Beautifully hung, over 175 stunning photographs — silver and platinum-palladium prints — span the artist’s career from the late 1930s to the 2000s.
It is important to view Penn’s exhibition in the context of the mid-20th century. Penn’s work was anchored in the world of design, which in post-World War II America was reaching for an international language that might unite humanity following an era of atrocities. The same years Penn was photographing in Africa, anthropologist Margaret Mead was working on a universal graphic language to be understood by members of any culture
Penn’s work embodies a post-war desire for a universal culture. Graphic design in the 1950s dropped decoration, text was placed on a straight grid that was seen as easy to navigate, with sans-serif font. Architecture shed its classical flourishes for pure structural form. Sculpture focused on silhouettes and cubist abstraction. In that same zeitgeist, many of Penn’s photographs look like sculptures.
A student of graphic design, Penn smartly counterbalanced his black and white compositions with positive and negative space. His astonishing skill at evoking an intense presence from his subjects hinges on personal tension. In a 1948 photograph of Marlene Dietrich, the actress is in a suspended gaze as she teeters on a ledge against the weight of her heavy black coat.
These iconic works from the 1950s set a standard for the long marriage of fashion and photography, which continues today.
Among the notorieties he photographed throughout his life were writers T.S. Eliot and Carson McCullers, painter Francis Bacon and U.S. Supreme Court Justice Ruth Bader Ginsburg.
The de Young show features the addition of portraits Penn made in San Francisco for Look magazine during the Summer of Love, including Hells Angels, Jefferson Airplane and hippie families, courtesy of the Irving Penn Foundation. The museum recently acquired into its collection a suite of five portraits Penn took in September 1967 of the San Francisco Dancers’ Workshop, an experimental troupe led by Anna Halprin.
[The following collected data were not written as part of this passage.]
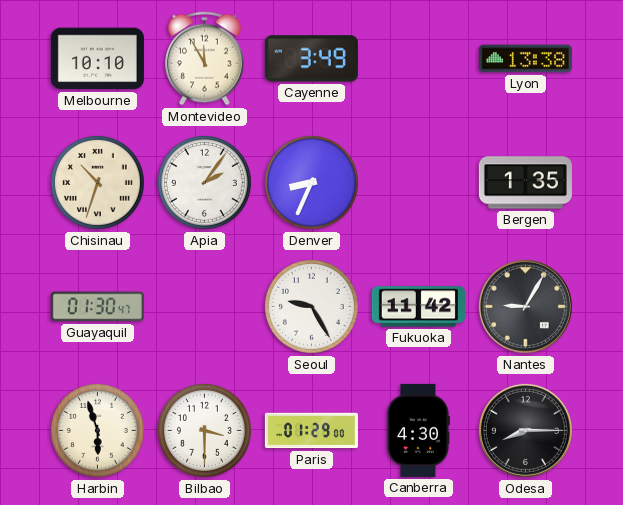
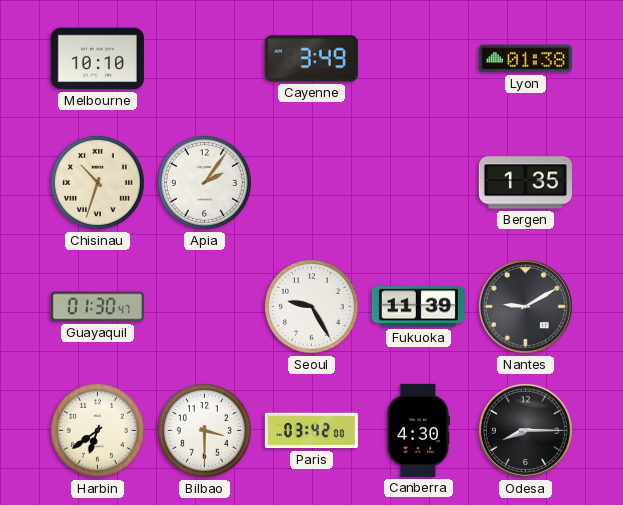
Montevideo: 11:55 -> none
Lyon: 13:38 -> 01:38
Denver: 8:34 -> none
Fukuoka: 11:42 -> 11:39
Nantes: 9:05 -> 9:10
Harbin: 5:57 -> 6:39
Paris: 01:29 -> 03:42
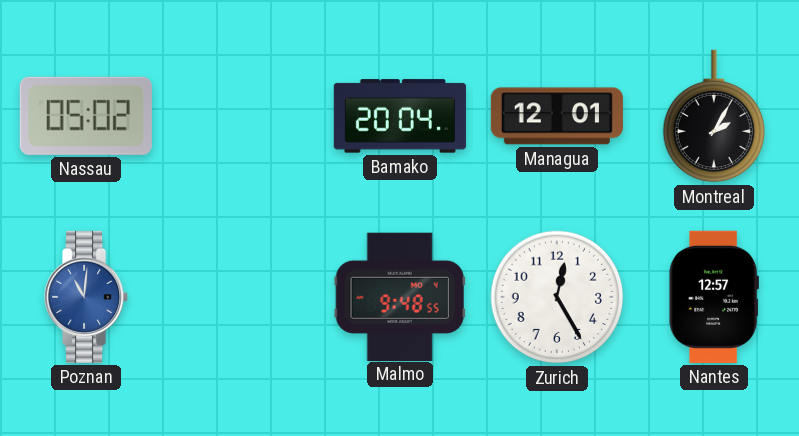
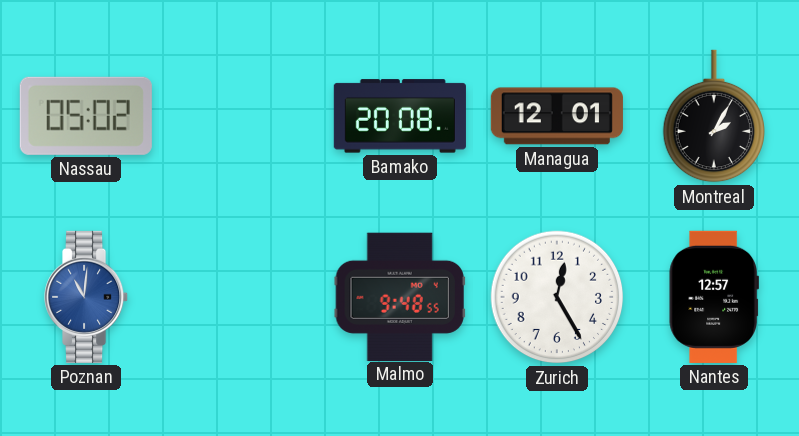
Bamako: 20:04 -> 20:08
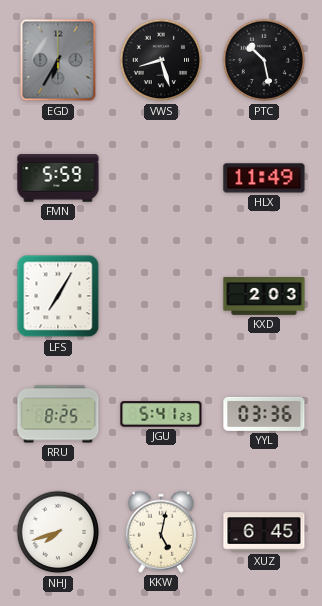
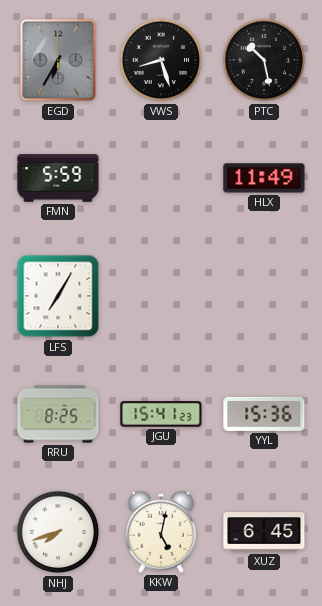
KXD: 2:03 -> none
JGU: 5:41 -> 15:41
YYL: 03:36 -> 15:36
Penn worked for Vogue magazine in his early years. In the 1950s, he opened his own studio in New York, expanding his opportunities and working in advertising. Penn took his tented studio on distant voyages for Vogue.
By the late 1960s, Penn was making portraits in the islands of Papua New Guinea, Morocco and the Republic of Dahomey (presently Benin in West Africa). Subjects were photographed with natural light against a muted dropcloth, the same method he used throughout his life.
Published in Vogue under headlines that referenced “beauty” and “adornment,” they were presented as found fashion. The magazines are on display in the de Young, with articles that share cultural details. Some writers even lamented the whitewashing of universal culture.
“The symbolic European model tending everywhere to replace regional styles of dress,” wrote one Vogue author, “the loss of national costumes and of professional uniforms is the most striking sign of ethnic disintegration.”
Abram Jackson, director of interpretation for the Fine Arts Museums of San Francisco, enlisted multicultural scholars for the de Young show who framed the ethnographic portraits with a contemporary social reading.
The exhibition originated from the photography collection at New York’s Metropolitan Museum of Art. It toured Paris and Berlin before coming to its only West Coast venue in San Francisco.
“Irving Penn” runs March 16 through July 21 at the de Young Museum, 50 Hagiwara Tea Garden Drive, San Francisco. Admission is $32 general, $29 senior; $23 student; $12 for youth at famsf.org.